What to produce:
After locating the line that contains "happen ? Password" in the data below, set down exactly that line and each one after it through the line that contains "easy-to-make recipes.", and nothing more.

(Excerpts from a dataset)
= Beginning of Section =

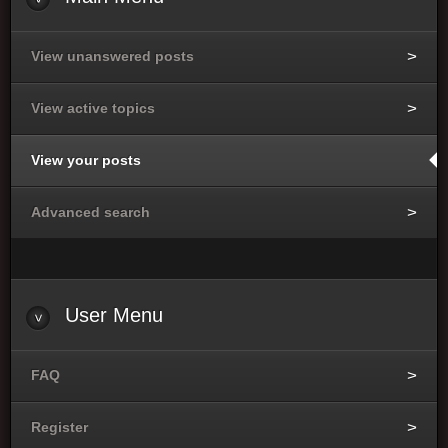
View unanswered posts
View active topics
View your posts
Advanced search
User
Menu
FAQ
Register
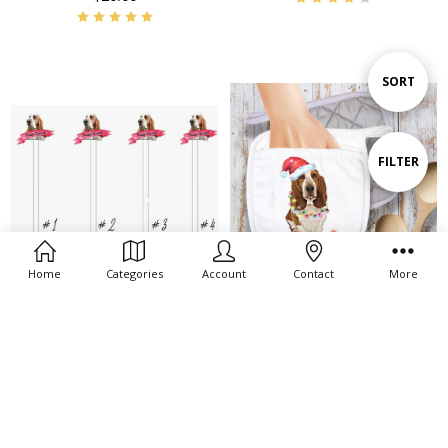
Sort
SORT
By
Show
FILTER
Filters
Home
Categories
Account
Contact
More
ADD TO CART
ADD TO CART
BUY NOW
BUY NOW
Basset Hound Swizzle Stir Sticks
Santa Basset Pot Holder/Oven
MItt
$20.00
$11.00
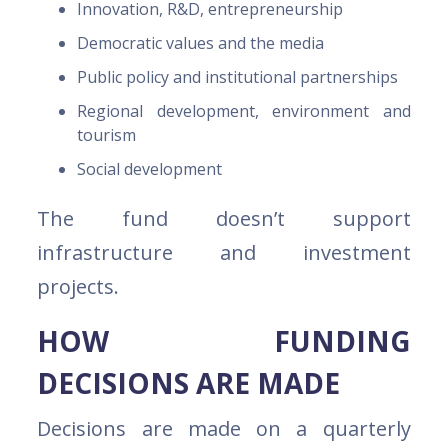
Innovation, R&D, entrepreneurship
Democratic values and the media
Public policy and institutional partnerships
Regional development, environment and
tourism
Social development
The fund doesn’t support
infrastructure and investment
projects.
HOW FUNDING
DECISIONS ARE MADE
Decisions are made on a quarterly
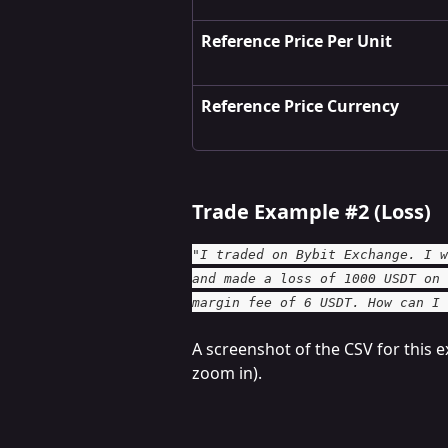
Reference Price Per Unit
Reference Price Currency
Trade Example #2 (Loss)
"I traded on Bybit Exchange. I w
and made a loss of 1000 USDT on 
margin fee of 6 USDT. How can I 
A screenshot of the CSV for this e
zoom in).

= End of Section =
= Beginning of Section =

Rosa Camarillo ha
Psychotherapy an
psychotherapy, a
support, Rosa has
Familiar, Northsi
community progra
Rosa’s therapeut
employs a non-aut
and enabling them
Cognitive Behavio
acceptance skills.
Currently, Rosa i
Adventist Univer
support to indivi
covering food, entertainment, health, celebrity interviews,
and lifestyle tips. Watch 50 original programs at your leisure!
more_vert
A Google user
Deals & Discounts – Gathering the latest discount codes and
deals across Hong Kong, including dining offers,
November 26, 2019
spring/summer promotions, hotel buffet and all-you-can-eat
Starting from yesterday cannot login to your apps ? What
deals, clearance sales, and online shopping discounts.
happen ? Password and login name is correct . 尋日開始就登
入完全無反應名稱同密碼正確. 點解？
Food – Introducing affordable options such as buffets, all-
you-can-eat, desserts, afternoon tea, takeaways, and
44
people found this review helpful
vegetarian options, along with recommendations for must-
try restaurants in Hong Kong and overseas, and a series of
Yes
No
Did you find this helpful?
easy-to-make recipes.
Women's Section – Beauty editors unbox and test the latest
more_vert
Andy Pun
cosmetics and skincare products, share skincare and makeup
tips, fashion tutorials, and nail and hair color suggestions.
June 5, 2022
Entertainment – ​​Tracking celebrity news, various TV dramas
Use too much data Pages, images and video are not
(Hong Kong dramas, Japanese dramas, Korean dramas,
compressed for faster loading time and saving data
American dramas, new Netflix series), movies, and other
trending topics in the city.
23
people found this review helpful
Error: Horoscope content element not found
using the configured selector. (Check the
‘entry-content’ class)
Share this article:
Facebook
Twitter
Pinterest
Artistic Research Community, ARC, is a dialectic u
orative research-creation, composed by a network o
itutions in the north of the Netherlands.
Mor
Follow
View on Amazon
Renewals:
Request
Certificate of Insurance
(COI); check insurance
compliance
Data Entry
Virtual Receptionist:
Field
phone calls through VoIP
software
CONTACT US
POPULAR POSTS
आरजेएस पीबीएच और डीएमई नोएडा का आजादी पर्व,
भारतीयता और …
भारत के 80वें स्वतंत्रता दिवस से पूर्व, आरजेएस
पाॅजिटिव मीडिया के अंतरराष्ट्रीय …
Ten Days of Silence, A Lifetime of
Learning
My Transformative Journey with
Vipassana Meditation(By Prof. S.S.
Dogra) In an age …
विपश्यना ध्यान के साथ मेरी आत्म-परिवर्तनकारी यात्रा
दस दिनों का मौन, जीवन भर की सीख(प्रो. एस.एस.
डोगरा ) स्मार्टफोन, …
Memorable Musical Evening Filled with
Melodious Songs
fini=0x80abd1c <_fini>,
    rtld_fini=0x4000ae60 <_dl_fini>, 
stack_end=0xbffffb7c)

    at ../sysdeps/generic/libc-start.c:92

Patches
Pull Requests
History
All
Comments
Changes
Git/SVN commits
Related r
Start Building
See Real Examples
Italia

= End of Section =

Output for this exercise:
happen ? Password and login name is correct . 尋日開始就登
入完全無反應名稱同密碼正確. 點解？
Food – Introducing affordable options such as buffets, all-
you-can-eat, desserts, afternoon tea, takeaways, and
44
people found this review helpful
vegetarian options, along with recommendations for must-
try restaurants in Hong Kong and overseas, and a series of
Yes
No
Did you find this helpful?
easy-to-make recipes.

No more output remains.